THE TASK:
A word-for-word copy of the records below is needed, without the images.

= Beginning of Section =

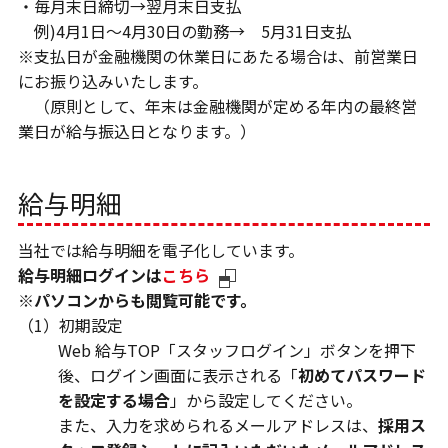
・毎月末日締切→翌月末日支払
例)4月1日～4月30日の勤務→ 5月31日支払
※支払日が金融機関の休業日にあたる場合は、前営業日
にお振り込みいたします。
（原則として、年末は金融機関が定める年内の最終営
業日が給与振込日となります。）
給与明細
当社では給与明細を電子化しています。
給与明細ログインは
こちら
※パソコンからも閲覧可能です。
（1）初期設定
Web 給与TOP「スタッフログイン」ボタンを押下
後、ログイン画面に表示される「
初めてパスワード
を設定する場合
」から設定してください。
また、入力を求められるメールアドレスは、
採用ス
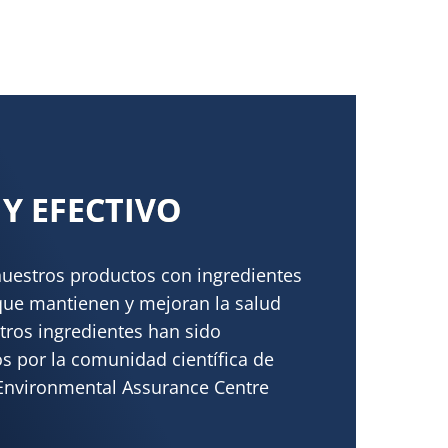
Y EFECTIVO
estros productos con ingredientes
 que mantienen y mejoran la salud
stros ingredientes han sido
s por la comunidad científica de
 Environmental Assurance Centre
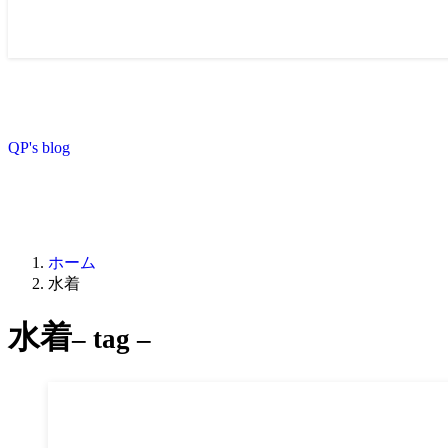
QP's blog
ホーム
水着
水着
– tag –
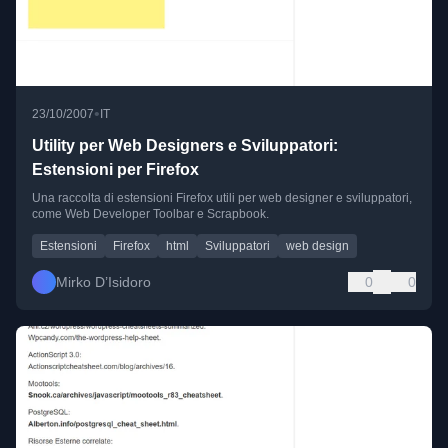
•
23/10/2007
IT
Utility per Web Designers e Sviluppatori:
Estensioni per Firefox
Una raccolta di estensioni Firefox utili per web designer e sviluppatori,
come Web Developer Toolbar e Scrapbook.
Estensioni
Firefox
html
Sviluppatori
web design
Mirko D’Isidoro
0
0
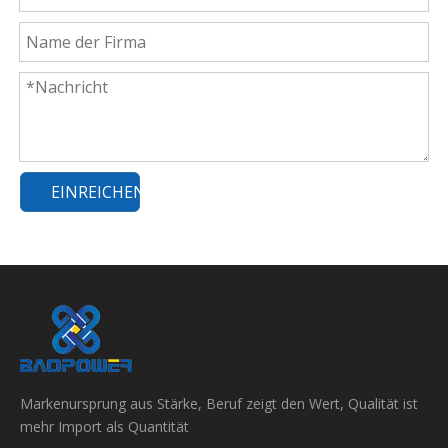
EINREICHEN
Markenursprung aus Stärke, Beruf zeigt den Wert, Qualität ist
mehr Import als Quantität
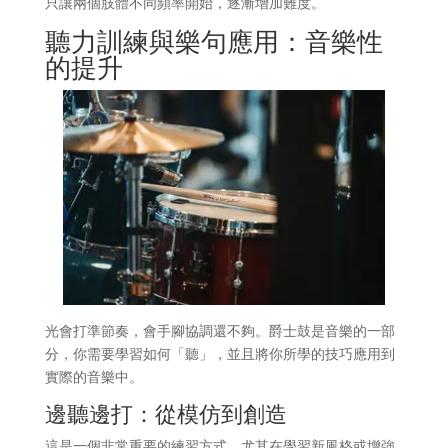
只讓兩個肢體不同頻率開始，逐漸增加難度。
聽力訓練與樂句應用：音樂性
的提升
光會打準節奏，會手腳協調還不夠。爵士鼓是音樂的一部
分，你需要學習如何「聽」，並且將你所學的技巧應用到
實際的音樂中。
邊聽邊打：從模仿到創造
這是一個非常重要的練習方式，尤其在學習新風格或增強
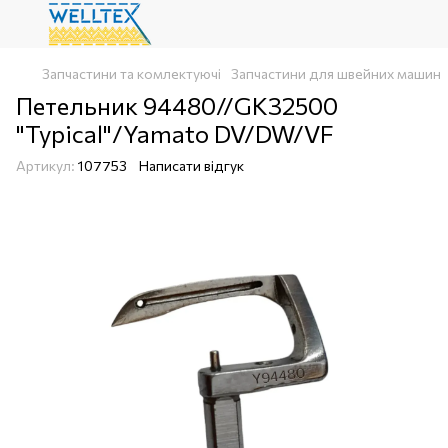
Запчастини та комлектуючі
Запчастини для швейних машин
Петельник 94480//GK32500
"Typical"/Yamato DV/DW/VF
Артикул:
107753
Написати відгук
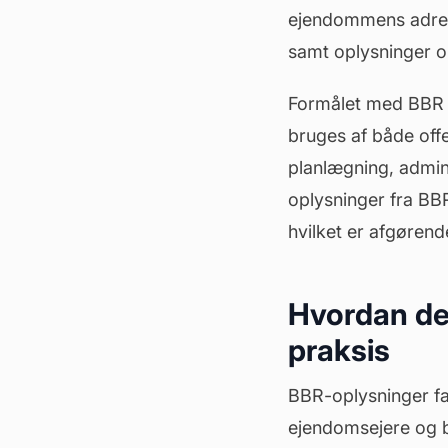
ejendommens adress
samt oplysninger 
Formålet med BBR er
bruges af både offe
planlægning, admin
oplysninger fra BB
hvilket er afgøren
Hvordan det
praksis
BBR-oplysninger fa
ejendomsejere og 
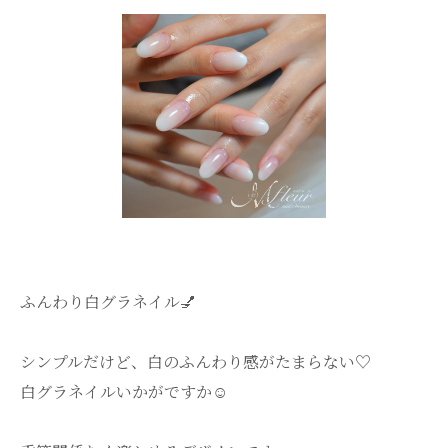
ふんわり白グラネイル💅
シンプルだけど、白のふんわり感がたまらない♡
白グラネイルいかがですか☺️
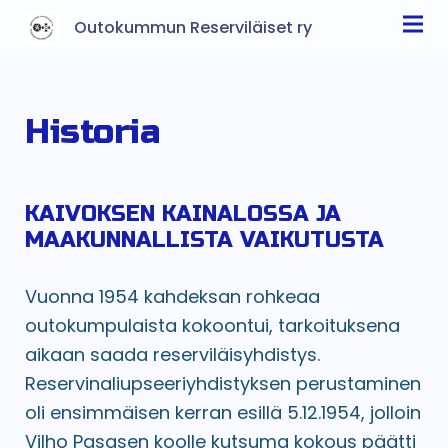
Outokummun Reserviläiset ry
Historia
KAIVOKSEN KAINALOSSA JA
MAAKUNNALLISTA VAIKUTUSTA
Vuonna 1954 kahdeksan rohkeaa
outokumpulaista kokoontui, tarkoituksena
aikaan saada reserviläisyhdistys.
Reservinaliupseeriyhdistyksen perustaminen
oli ensimmäisen kerran esillä 5.12.1954, jolloin
Vilho Pasasen koolle kutsuma kokous päätti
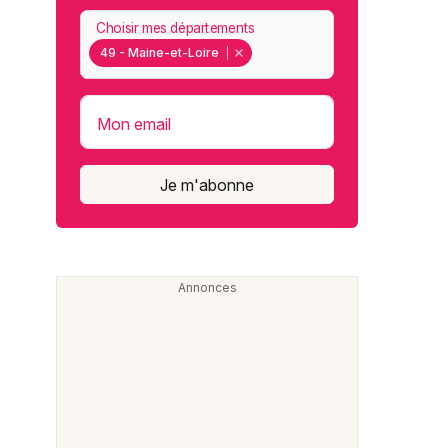
Choisir mes départements
49 - Maine-et-Loire
Mon email
Je m'abonne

= End of Section =

SOLUTION TO THE PROBLEM:
・毎月末日締切→翌月末日支払
例)4月1日～4月30日の勤務→ 5月31日支払
※支払日が金融機関の休業日にあたる場合は、前営業日
にお振り込みいたします。
（原則として、年末は金融機関が定める年内の最終営
業日が給与振込日となります。）
給与明細
当社では給与明細を電子化しています。
給与明細ログインは
こちら
※パソコンからも閲覧可能です。
（1）初期設定
Web 給与TOP「スタッフログイン」ボタンを押下
後、ログイン画面に表示される「
初めてパスワード
を設定する場合
」から設定してください。
また、入力を求められるメールアドレスは、
採用ス
Y EFECTIVO
estros productos con ingredientes
 que mantienen y mejoran la salud
stros ingredientes han sido
s por la comunidad científica de
 Environmental Assurance Centre
QP's blog
ホーム
水着
水着
– tag –
•
23/10/2007
IT
Utility per Web Designers e Sviluppatori:
Estensioni per Firefox
Una raccolta di estensioni Firefox utili per web designer e sviluppatori,
come Web Developer Toolbar e Scrapbook.
Estensioni
Firefox
html
Sviluppatori
web design
Mirko D’Isidoro
0
0
EINREICHEN
Markenursprung aus Stärke, Beruf zeigt den Wert, Qualität ist
mehr Import als Quantität
只讓兩個肢體不同頻率開始，逐漸增加難度。
聽力訓練與樂句應用：音樂性
的提升
光會打準節奏，會手腳協調還不夠。爵士鼓是音樂的一部
分，你需要學習如何「聽」，並且將你所學的技巧應用到
實際的音樂中。
邊聽邊打：從模仿到創造
這是一個非常重要的練習方式，尤其在學習新風格或增強
Запчастини та комлектуючі
Запчастини для швейних машин
Петельник 94480//GK32500
"Typical"/Yamato DV/DW/VF
Артикул:
107753
Написати відгук
ejendommens adress
samt oplysninger 
Formålet med BBR er
bruges af både offe
planlægning, admin
oplysninger fra BB
hvilket er afgøren
Hvordan det
praksis
BBR-oplysninger fa
ejendomsejere og 
ふんわり白グラネイル💅
シンプルだけど、白のふんわり感がたまらない♡
白グラネイルいかがですか☺️
Outokummun Reserviläiset ry
Historia
KAIVOKSEN KAINALOSSA JA
MAAKUNNALLISTA VAIKUTUSTA
Vuonna 1954 kahdeksan rohkeaa
outokumpulaista kokoontui, tarkoituksena
aikaan saada reserviläisyhdistys.
Reservinaliupseeriyhdistyksen perustaminen
oli ensimmäisen kerran esillä 5.12.1954, jolloin
Vilho Pasasen koolle kutsuma kokous päätti
Choisir mes départements
49 - Maine-et-Loire
Mon email
Je m'abonne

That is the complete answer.